The third man was a dinner/playdate at our house with a couple we’ve done one on one stuff with a few times before. They are newer friends but we really like them. Our boys are a month apart and play well together. The adults are nice and fun and we have similar interests (beer). And the dad is a great dad. He’s great with his son and read Gus book after book as Gus crawled in his lap. He’s a good husband and they have a nice dynamic together. He’s a good dad and appears to be a good man. But what are the criteria I use to decide this?

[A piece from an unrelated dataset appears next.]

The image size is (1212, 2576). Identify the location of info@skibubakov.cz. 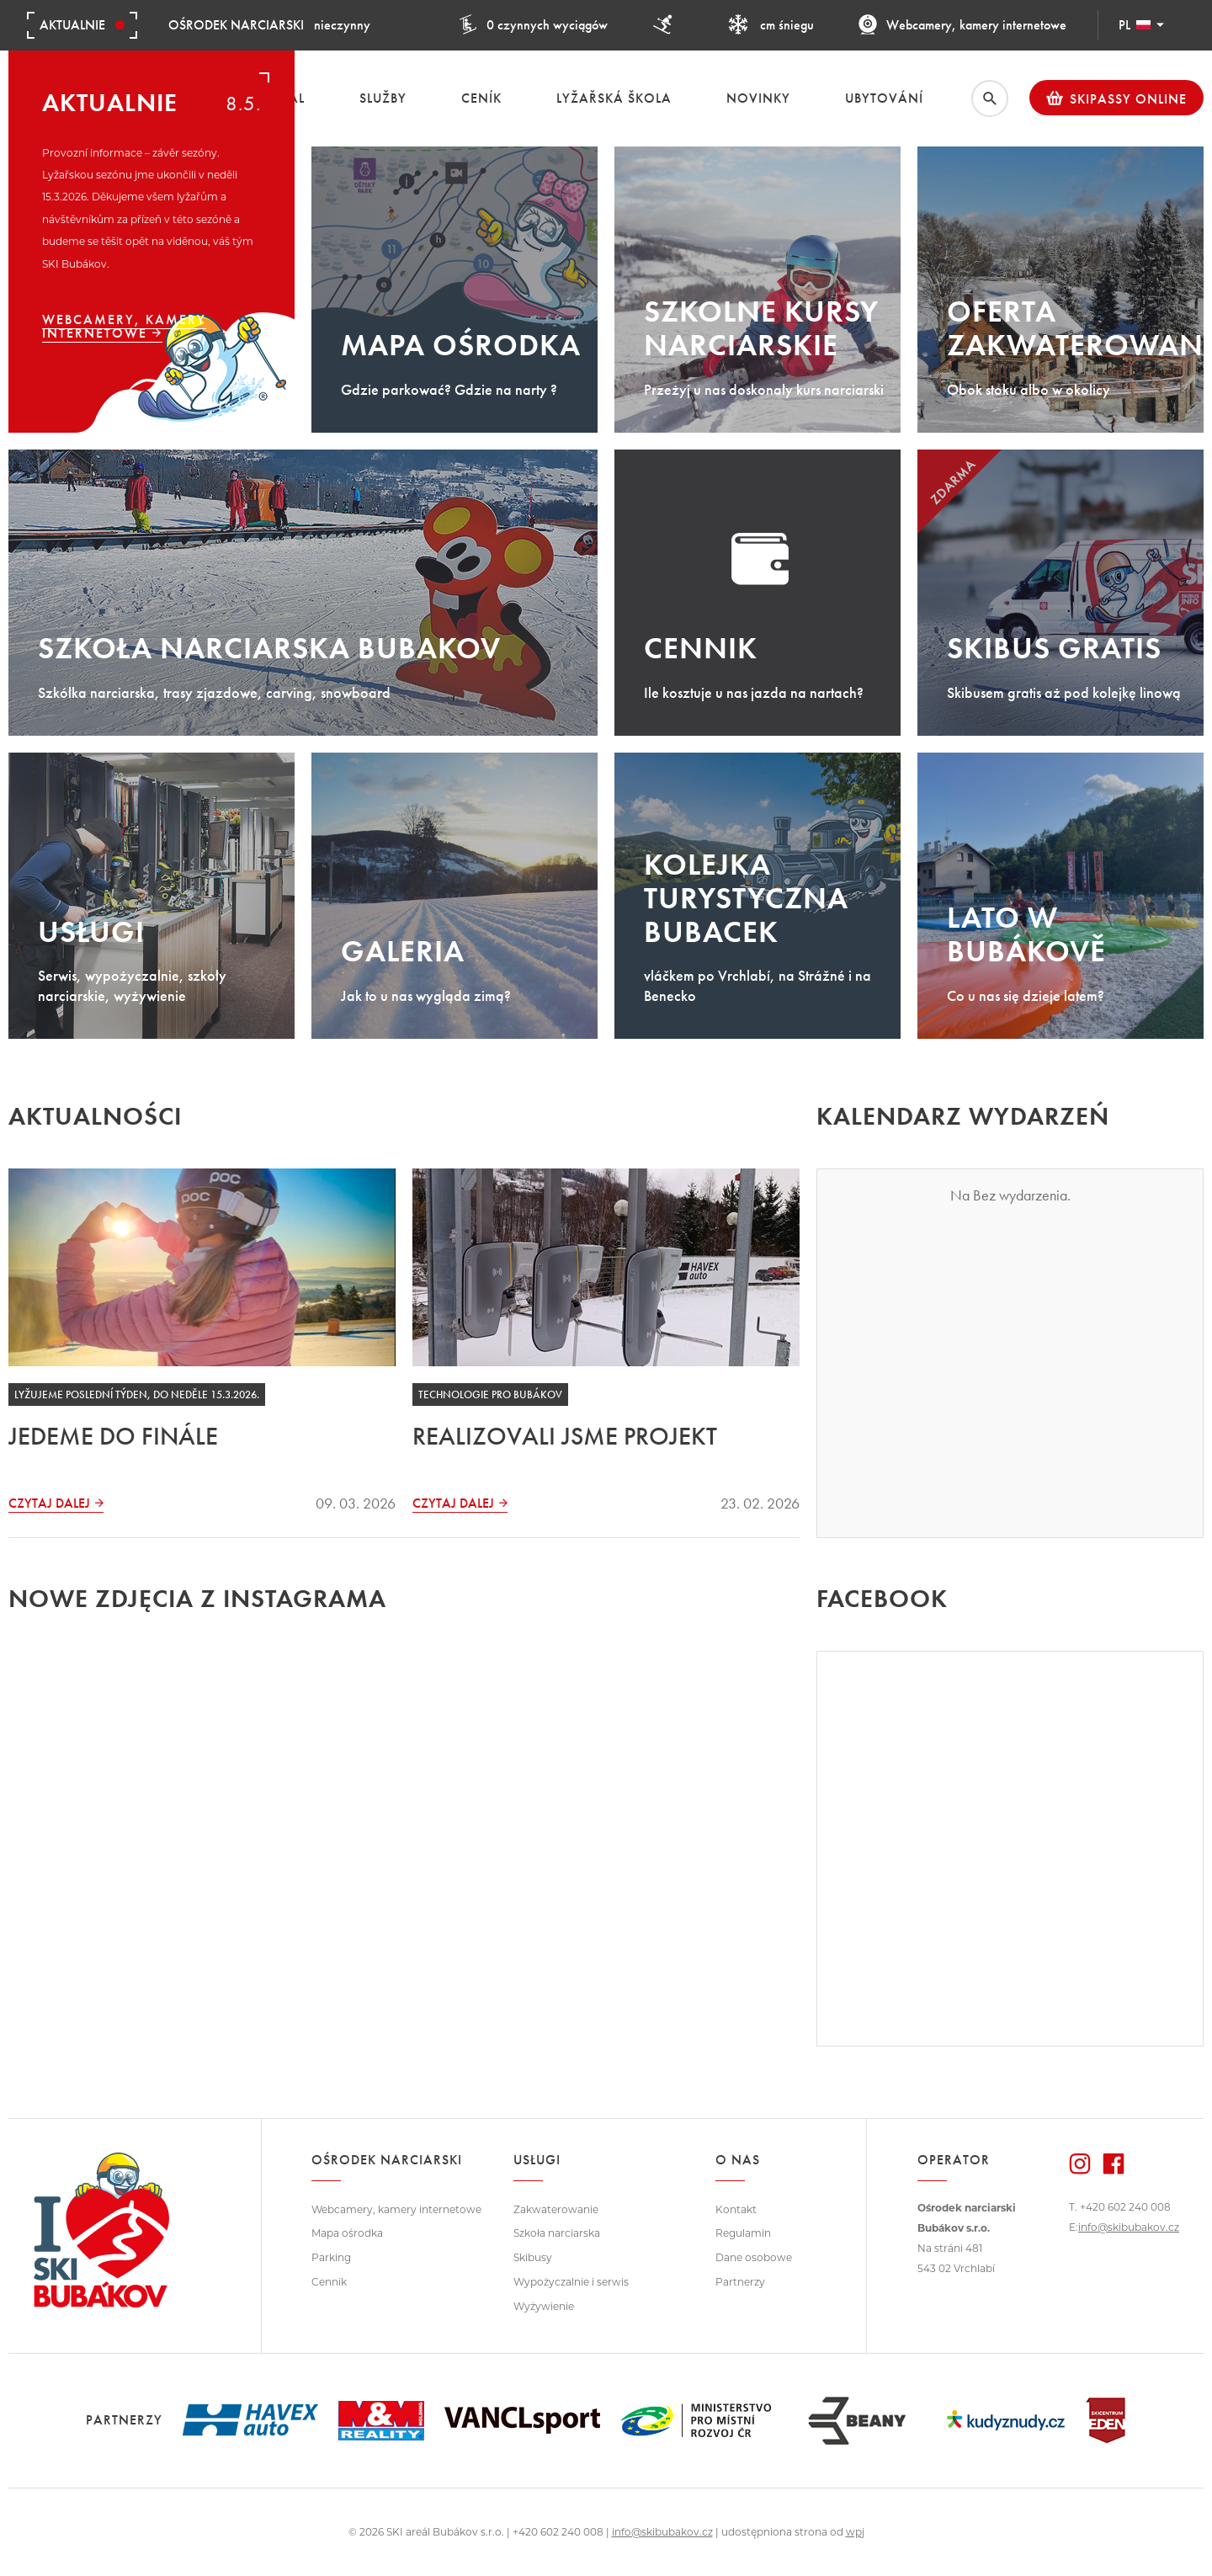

Ultimately one of the most important things for me is that Gus has stable people in his life. I want to develop friendships with people that he knows like he would know extended family. I want that circle of people to include men. To build that maybe it doesn’t matter if I think they are good men because they are good dads. Maybe it doesn’t matter if I am a harsher critic of men then of women. All that matters is if folks, men and women alike, don’t annoy me so much that I want to hang out with them regularly for years. While my language does matter the root of my preferences does not – I want stable men in Gus’ life and I am sure as hell not going to hang out with ones that annoy me.